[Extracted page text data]
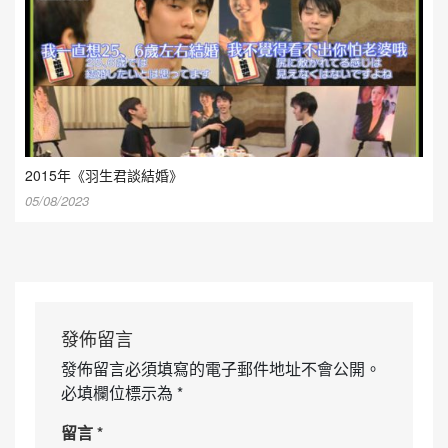
2015年《羽生君談結婚》
05/08/2023
發佈留言
發佈留言必須填寫的電子郵件地址不會公開。
必填欄位標示為
*
留言
*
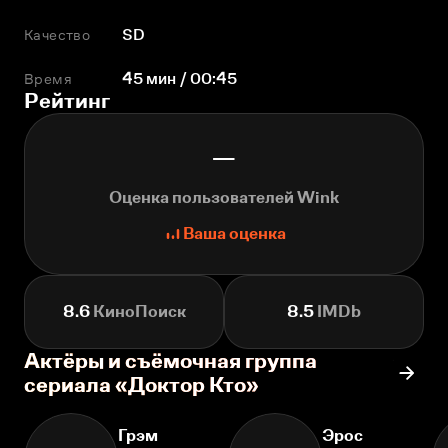
Качество
SD
Время
45 мин / 00:45
Рейтинг
—
Оценка пользователей Wink
Ваша оценка
8.6
КиноПоиск
8.5
IMDb
Актёры и съёмочная группа
сериала «Доктор Кто»
Грэм
Эрос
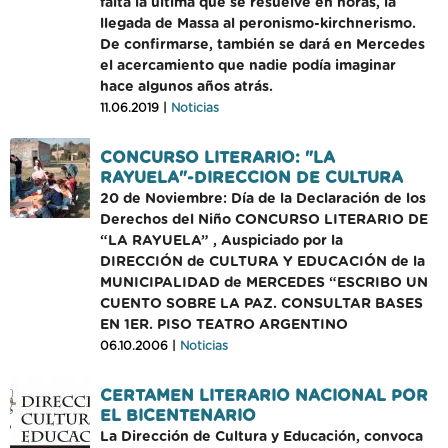
falta la última que se resuelve en horas, la
llegada de Massa al peronismo-kirchnerismo.
De confirmarse, también se dará en Mercedes
el acercamiento que nadie podía imaginar
hace algunos años atrás.
11.06.2019 |
Noticias
CONCURSO LITERARIO: "LA
RAYUELA"-DIRECCION DE CULTURA
20 de Noviembre: Día de la Declaración de los
Derechos del Niño CONCURSO LITERARIO DE
“LA RAYUELA” , Auspiciado por la
DIRECCIÓN de CULTURA Y EDUCACIÓN de la
MUNICIPALIDAD de MERCEDES “ESCRIBO UN
CUENTO SOBRE LA PAZ. CONSULTAR BASES
EN 1ER. PISO TEATRO ARGENTINO
06.10.2006 |
Noticias
CERTAMEN LITERARIO NACIONAL POR
EL BICENTENARIO
La Dirección de Cultura y Educación, convoca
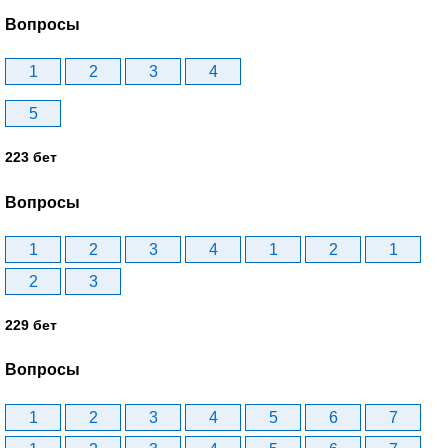
Вопросы
1
2
3
4
5
223 бет
Вопросы
1
2
3
4
1
2
1
2
3
229 бет
Вопросы
1
2
3
4
5
6
7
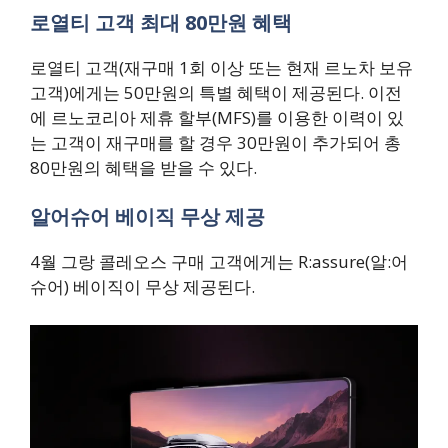
로열티 고객 최대 80만원 혜택
로열티 고객(재구매 1회 이상 또는 현재 르노차 보유
고객)에게는 50만원의 특별 혜택이 제공된다. 이전
에 르노코리아 제휴 할부(MFS)를 이용한 이력이 있
는 고객이 재구매를 할 경우 30만원이 추가되어 총
80만원의 혜택을 받을 수 있다.
알어슈어 베이직 무상 제공
4월 그랑 콜레오스 구매 고객에게는 R:assure(알:어
슈어) 베이직이 무상 제공된다.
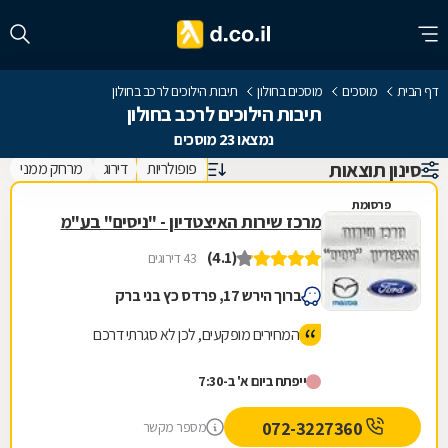
דף הבית
מוסכים
מוסכים בחולון
תיבות הילוכים לרכב בחולון
תיבות הילוכים לרכב בחולון
נמצאו 23 מוסכים
סינון תוצאות
פופולריות
דירוג
מרחק ממני
פרסומת
מרכז שירות האיצטדיון - "ניסים" בע"מ
(4.1)
43 דירוגים
ברוך הירש 17, פרדס כץ בני ברק
המחירים מופקעים, לכן לא סגרתי דרכם
ייפתח ביום א' ב-7:30
072-3227360
מספר מקשר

■ WHAT TO PRODUCE
Please restate each entry exactly, but drop any picture it holds.

■ RESULT BELOW
2015年《羽生君談結婚》
05/08/2023
發佈留言
發佈留言必須填寫的電子郵件地址不會公開。
必填欄位標示為
*
留言
*
Качество
SD
Время
45 мин / 00:45
Рейтинг
—
Оценка пользователей Wink
Ваша оценка
8.6
КиноПоиск
8.5
IMDb
Актёры и съёмочная группа
сериала «Доктор Кто»
Грэм
Эрос
falta la última que se resuelve en horas, la
llegada de Massa al peronismo-kirchnerismo.
De confirmarse, también se dará en Mercedes
el acercamiento que nadie podía imaginar
hace algunos años atrás.
11.06.2019 |
Noticias
CONCURSO LITERARIO: "LA
RAYUELA"-DIRECCION DE CULTURA
20 de Noviembre: Día de la Declaración de los
Derechos del Niño CONCURSO LITERARIO DE
“LA RAYUELA” , Auspiciado por la
DIRECCIÓN de CULTURA Y EDUCACIÓN de la
MUNICIPALIDAD de MERCEDES “ESCRIBO UN
CUENTO SOBRE LA PAZ. CONSULTAR BASES
EN 1ER. PISO TEATRO ARGENTINO
06.10.2006 |
Noticias
CERTAMEN LITERARIO NACIONAL POR
EL BICENTENARIO
La Dirección de Cultura y Educación, convoca
Вопросы
1
2
3
4
5
223 бет
Вопросы
1
2
3
4
1
2
1
2
3
229 бет
Вопросы
1
2
3
4
5
6
7
로열티 고객 최대 80만원 혜택
로열티 고객(재구매 1회 이상 또는 현재 르노차 보유
고객)에게는 50만원의 특별 혜택이 제공된다. 이전
에 르노코리아 제휴 할부(MFS)를 이용한 이력이 있
는 고객이 재구매를 할 경우 30만원이 추가되어 총
80만원의 혜택을 받을 수 있다.
알어슈어 베이직 무상 제공
4월 그랑 콜레오스 구매 고객에게는 R:assure(알:어
슈어) 베이직이 무상 제공된다.
דף הבית
מוסכים
מוסכים בחולון
תיבות הילוכים לרכב בחולון
תיבות הילוכים לרכב בחולון
נמצאו 23 מוסכים
סינון תוצאות
פופולריות
דירוג
מרחק ממני
פרסומת
מרכז שירות האיצטדיון - "ניסים" בע"מ
(4.1)
43 דירוגים
ברוך הירש 17, פרדס כץ בני ברק
המחירים מופקעים, לכן לא סגרתי דרכם
ייפתח ביום א' ב-7:30
072-3227360
מספר מקשר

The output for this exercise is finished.